Communication w/ USB3 device stops working when device sends more data than expected

We have a USB3 device that does asynchronous IO.
We provide different sized buffers in sequence (sizeA-sizeB-sizeC-sizeA-sizeB-sizeC-sizeA-sizeB-sizeC, etc).

Occasionally things get de-synchronized on the device, and an attempt is made to send a larger amount of data than the size of the buffer provided. When this happens, ever single time, the data transfer fails and never works again unless the device is power cycled.

All subsequent attempts to retrieve data from the device stall indefinitely, and the host never sends anything across the USB bus.

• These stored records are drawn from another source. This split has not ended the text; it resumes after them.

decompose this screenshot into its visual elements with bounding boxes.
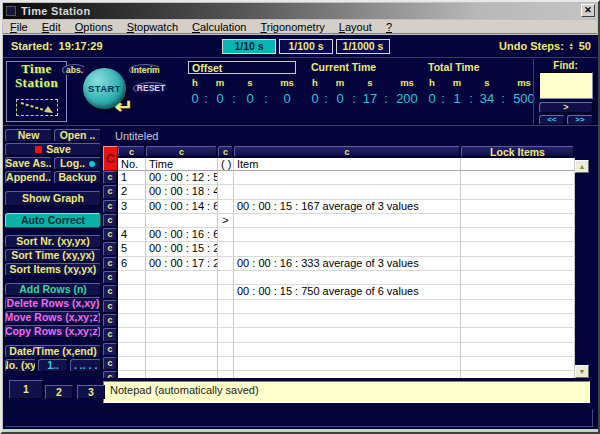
sidebar-button-move-rows-x-xy-z[interactable]: Move Rows (x,xy;z) xyxy=(5,311,101,324)
find-next-button[interactable]: >> xyxy=(567,115,593,125)
sidebar-button-save-as[interactable]: Save As.. xyxy=(5,157,52,170)
menu-item-calculation[interactable]: Calculation xyxy=(185,21,253,33)
reset-button[interactable]: RESET xyxy=(133,82,169,95)
cell-lock[interactable] xyxy=(461,257,575,271)
cell-bracket[interactable] xyxy=(218,314,234,328)
close-button[interactable]: ✕ xyxy=(581,4,595,17)
cell-time[interactable] xyxy=(146,343,218,357)
row-header-button[interactable]: c xyxy=(103,185,117,198)
cell-item[interactable] xyxy=(234,357,461,371)
row-header-button[interactable]: c xyxy=(103,343,117,356)
sidebar-button-show-graph[interactable]: Show Graph xyxy=(5,191,101,206)
sheet-tab-2[interactable]: 2 xyxy=(45,385,73,399)
resolution-button[interactable]: 1/100 s xyxy=(279,39,333,54)
sidebar-button-append[interactable]: Append.. xyxy=(5,171,52,184)
column-header-button[interactable]: c xyxy=(118,146,145,157)
cell-item[interactable] xyxy=(234,371,461,378)
cell-no[interactable]: 6 xyxy=(118,257,146,271)
cell-item[interactable] xyxy=(234,328,461,342)
cell-time[interactable]: 00 : 00 : 15 : 200 xyxy=(146,242,218,256)
cell-time[interactable]: 00 : 00 : 12 : 500 xyxy=(146,171,218,185)
column-header-button[interactable]: c xyxy=(218,146,233,157)
sidebar-button-no-xy[interactable]: No. (xy) xyxy=(5,359,36,372)
cell-time[interactable] xyxy=(146,357,218,371)
cell-no[interactable]: 1 xyxy=(118,171,146,185)
column-header-button[interactable]: c xyxy=(234,146,460,157)
cell-lock[interactable] xyxy=(461,185,575,199)
cell-bracket[interactable]: > xyxy=(218,214,234,228)
enter-arrow-icon[interactable]: ↵ xyxy=(114,95,133,118)
resolution-button[interactable]: 1/10 s xyxy=(222,39,276,54)
cell-item[interactable] xyxy=(234,171,461,185)
cell-time[interactable] xyxy=(146,300,218,314)
cell-lock[interactable] xyxy=(461,328,575,342)
menu-item-options[interactable]: Options xyxy=(68,21,120,33)
cell-bracket[interactable] xyxy=(218,257,234,271)
row-header-button[interactable]: c xyxy=(103,357,117,370)
sidebar-button-date-time-x-end[interactable]: Date/Time (x,end) xyxy=(5,345,101,358)
cell-no[interactable] xyxy=(118,371,146,378)
row-header-button[interactable]: c xyxy=(103,171,117,184)
cell-time[interactable] xyxy=(146,314,218,328)
cell-item[interactable] xyxy=(234,228,461,242)
cell-time[interactable] xyxy=(146,285,218,299)
sidebar-button-sort-items-xy-yx[interactable]: Sort Items (xy,yx) xyxy=(5,263,101,276)
row-header-button[interactable]: c xyxy=(103,257,117,270)
column-header-button[interactable]: c xyxy=(146,146,217,157)
menu-item-edit[interactable]: Edit xyxy=(35,21,68,33)
cell-bracket[interactable] xyxy=(218,228,234,242)
sidebar-button-new[interactable]: New xyxy=(5,129,52,142)
cell-bracket[interactable] xyxy=(218,171,234,185)
cell-time[interactable]: 00 : 00 : 16 : 600 xyxy=(146,228,218,242)
cell-bracket[interactable] xyxy=(218,285,234,299)
menu-item-trigonometry[interactable]: Trigonometry xyxy=(253,21,331,33)
scroll-up-icon[interactable]: ▲ xyxy=(575,160,589,173)
cell-lock[interactable] xyxy=(461,343,575,357)
row-header-button[interactable]: c xyxy=(103,214,117,227)
cell-lock[interactable] xyxy=(461,314,575,328)
cell-no[interactable] xyxy=(118,214,146,228)
vertical-scrollbar[interactable]: ▲ ▼ xyxy=(575,146,590,378)
row-header-button[interactable]: c xyxy=(103,285,117,298)
row-header-button[interactable]: c xyxy=(103,371,117,378)
sheet-tab-3[interactable]: 3 xyxy=(77,385,105,399)
cell-lock[interactable] xyxy=(461,214,575,228)
cell-item[interactable]: 00 : 00 : 16 : 333 average of 3 values xyxy=(234,257,461,271)
cell-item[interactable]: 00 : 00 : 15 : 750 average of 6 values xyxy=(234,285,461,299)
row-header-button[interactable]: c xyxy=(103,242,117,255)
cell-lock[interactable] xyxy=(461,357,575,371)
cell-time[interactable] xyxy=(146,371,218,378)
cell-item[interactable] xyxy=(234,314,461,328)
cell-no[interactable]: 4 xyxy=(118,228,146,242)
sidebar-button-backup[interactable]: Backup xyxy=(54,171,101,184)
row-header-button[interactable]: c xyxy=(103,271,117,284)
cell-item[interactable] xyxy=(234,242,461,256)
cell-no[interactable]: 2 xyxy=(118,185,146,199)
sidebar-button-[interactable]: . .. . . xyxy=(70,359,101,372)
cell-time[interactable]: 00 : 00 : 18 : 400 xyxy=(146,185,218,199)
cell-time[interactable] xyxy=(146,271,218,285)
cell-no[interactable] xyxy=(118,328,146,342)
sidebar-button-open[interactable]: Open .. xyxy=(54,129,101,142)
cell-bracket[interactable] xyxy=(218,371,234,378)
cell-lock[interactable] xyxy=(461,242,575,256)
cell-item[interactable] xyxy=(234,185,461,199)
cell-no[interactable] xyxy=(118,300,146,314)
sidebar-button-auto-correct[interactable]: Auto Correct xyxy=(5,213,101,228)
cell-item[interactable] xyxy=(234,343,461,357)
row-header-button[interactable]: c xyxy=(103,228,117,241)
row-header-button[interactable]: c xyxy=(103,300,117,313)
sidebar-button-delete-rows-x-xy[interactable]: Delete Rows (x,xy) xyxy=(5,297,101,310)
row-header-button[interactable]: c xyxy=(103,314,117,327)
cell-lock[interactable] xyxy=(461,171,575,185)
cell-time[interactable] xyxy=(146,328,218,342)
sidebar-button-save[interactable]: Save xyxy=(5,143,101,156)
cell-bracket[interactable] xyxy=(218,300,234,314)
cell-lock[interactable] xyxy=(461,200,575,214)
sidebar-button-sort-nr-xy-yx[interactable]: Sort Nr. (xy,yx) xyxy=(5,235,101,248)
cell-bracket[interactable] xyxy=(218,357,234,371)
cell-no[interactable] xyxy=(118,357,146,371)
row-header-button[interactable]: c xyxy=(103,328,117,341)
cell-bracket[interactable] xyxy=(218,271,234,285)
cell-no[interactable] xyxy=(118,343,146,357)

My understanding is that in this case, the controller should report a babble error, and things should fail gracefully. We’ve examined the host controller (third party) event rings and we never see a babble error happen.

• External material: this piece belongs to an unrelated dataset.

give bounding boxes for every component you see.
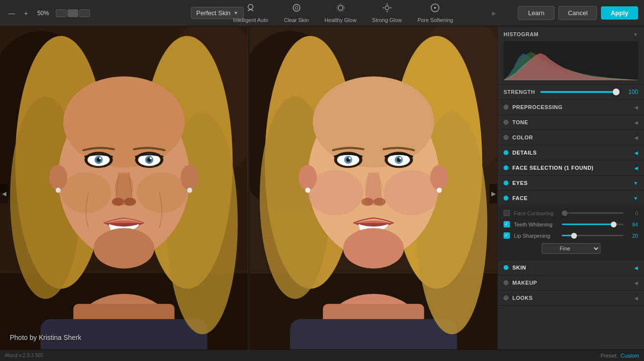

What responsibilities does a function driver have for handling this case? When this happens, the data retrieval request completion routine fires and the status code that comes back is C0000001, which is a generic failure. I would have thought that it would be the host controller driver’s responsibility to account for the babble error and keep things running smoothly.

Is there something we can do in the function driver to keep this bad state from happening?

xxxxx@gmail.com wrote:

We have a USB3 device that does asynchronous IO.
We provide different sized buffers in sequence (sizeA-sizeB-sizeC-sizeA-sizeB-sizeC-sizeA-sizeB-sizeC, etc).

Occasionally things get de-synchronized on the device, and an attempt is made to send a larger amount of data than the size of the buffer provided. When this happens, ever single time, the data transfer fails and never works again unless the device is power cycled.

That’s possible. Depending on where the babble occurs, it can cause the
hub to lose track of the end of the frame, and the hub will shut down
the port.

What responsibilities does a function driver have for handling this case? When this happens, the data retrieval request completion routine fires and the status code that comes back is C0000001, which is a generic failure. I would have thought that it would be the host controller driver’s responsibility to account for the babble error and keep things running smoothly.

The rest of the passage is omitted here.